Steve Banker, vice president of supply chain management at consulting firm ARC Advisory Group, said a turnover rate of 100% is “very, very high” in the industry. In 2017, his firm surveyed more than 100 supply chain executives. Only 4% reported turnover rates greater than 50% in the course of a year.

Reducing turnover is an ongoing focus at most companies, given the costs of hiring and training replacement workers, particularly in tighter labor markets, Banker said.

In addition to paying at least 50% above minimum wage and operating clean, well-lit warehouses, companies with the lowest turnover tended to have the best management practices, he said. These included managers who provided positive feedback to workers, offered suggestions for improvement and rewarded high performance with a pizza party or extra time off, he said.

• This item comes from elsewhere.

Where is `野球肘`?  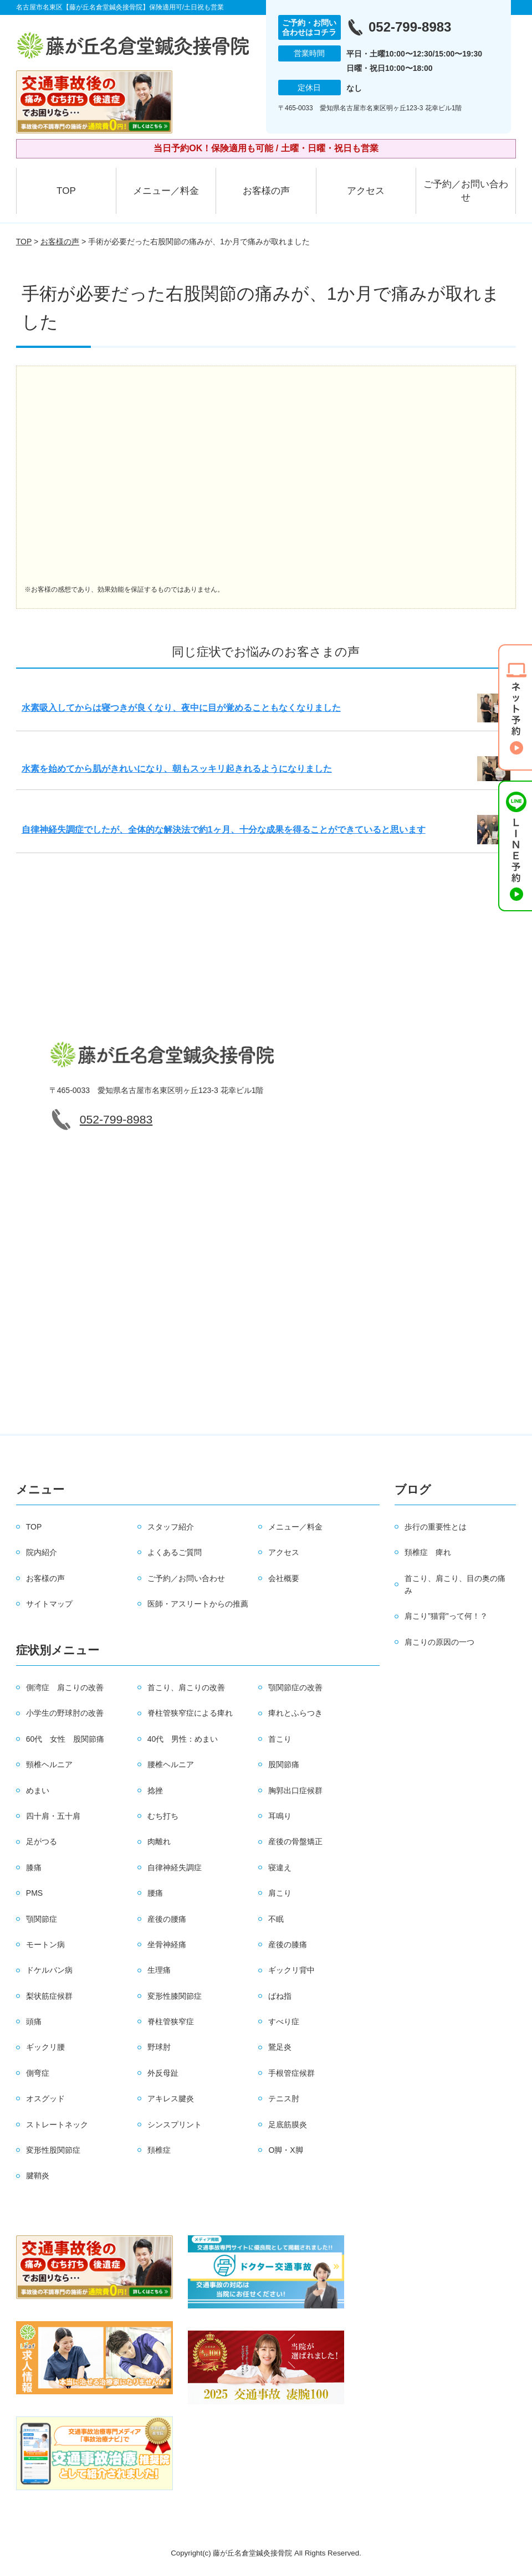 野球肘 is located at coordinates (159, 2047).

“Management matters,” he said.

Amazon pays at least $15 an hour, well above minimum wage in many parts of the country, and offers employees a suite of benefits including health insurance and job training opportunities.

The company has also automated many aspects of its warehouses, including management and some human resources processes. Automated systems track worker productivity and those who can’t keep up or take too much “time off task” can be flagged for warnings or termination. The company has also introduced a video-game-like interface, called MissionRacer, to encourage increased productivity rates for some warehouse workers.

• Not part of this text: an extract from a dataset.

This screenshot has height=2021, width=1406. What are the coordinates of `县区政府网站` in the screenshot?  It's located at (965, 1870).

Increasing automation of both employee monitoring and management, and warehouse processes themselves, could contribute to increased employee turnover, while also presenting companies with a solution to it, researchers at the University of Illinois at Chicago noted in a paper last year assessing how technological change may affect the future of warehouse work.

“The assumption that streamlining processes leads in a linear fashion to greater efficiencies, and thus cost reductions, may be fundamentally flawed,” professors Beth Gutelius and Nik Theodore wrote in the paper, commissioned by the U.C. Berkeley Center for Labor Research and Education and Working Partnerships USA. “Gains could be counteracted by new health and safety hazards, as well as increased employee turnover due to overwork and burnout. The toll on workers is both physical and psychological, as increased performance metrics may push workers to exhaustion while heightening anxieties over the threat of being dismissed for missing performance targets.”

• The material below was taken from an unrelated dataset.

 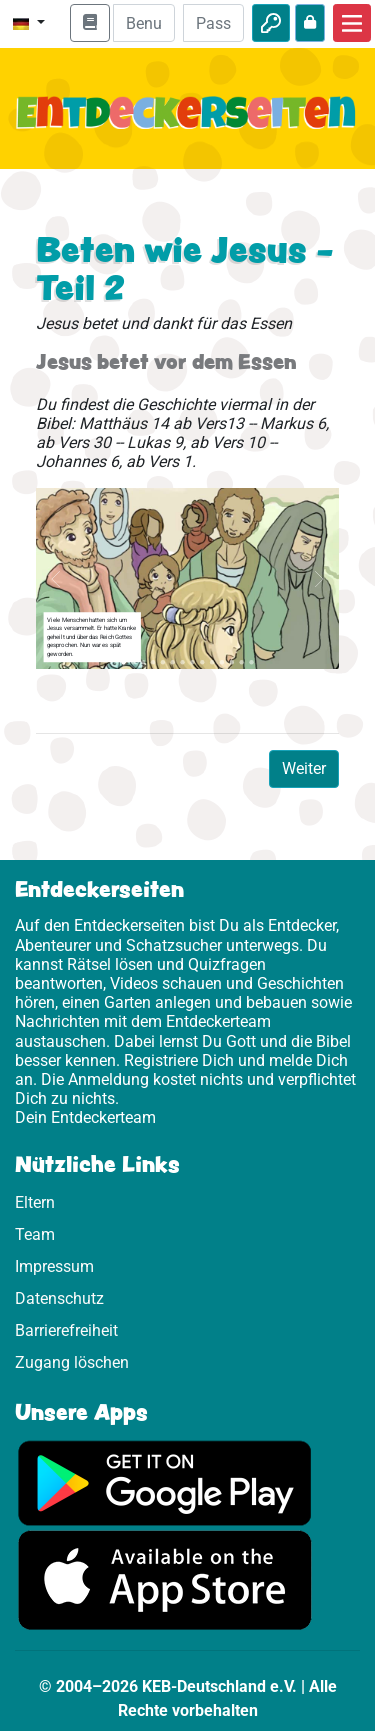 I want to click on Zugang löschen, so click(x=72, y=1362).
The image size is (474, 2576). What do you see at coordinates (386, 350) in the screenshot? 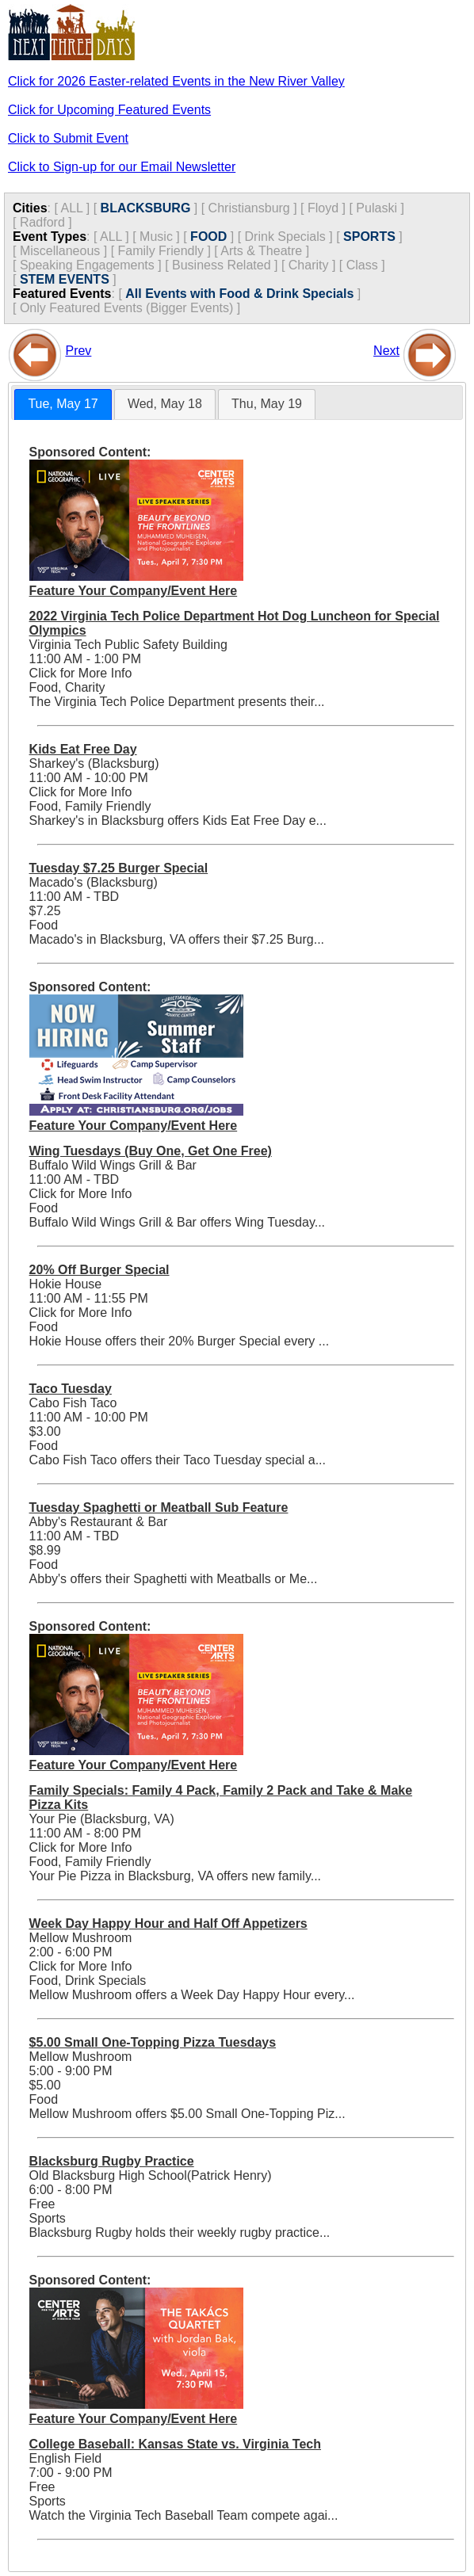 I see `Next` at bounding box center [386, 350].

The Reveal investigation also found that reported injury rates within Amazon’s roboticized fulfillment centers were higher than for the company as a whole.

A reason why some companies are attracted to automation technologies is that they simplify or “de-skill” some aspects of warehouse work, making it easier to quickly hire and train replacements for employees who leave. One retail company manager quoted by Gutelius and Theodore described the implementation of a Kiva robotics system. (Amazon acquired Kiva in 2012.) Compared to existing technology, “the Kiva was very simple, so you can hire temporary labor to fill in and be productive in a short period of time. That was a benefit, being able to shorten the training times.”

These technologies may reduce turnover costs to companies, though not necessarily turnover itself, Gutelius and Theodore noted.

“The impacts on workers, however, can be deleterious, leading to further wage stagnation and erosion of job stability,” they wrote.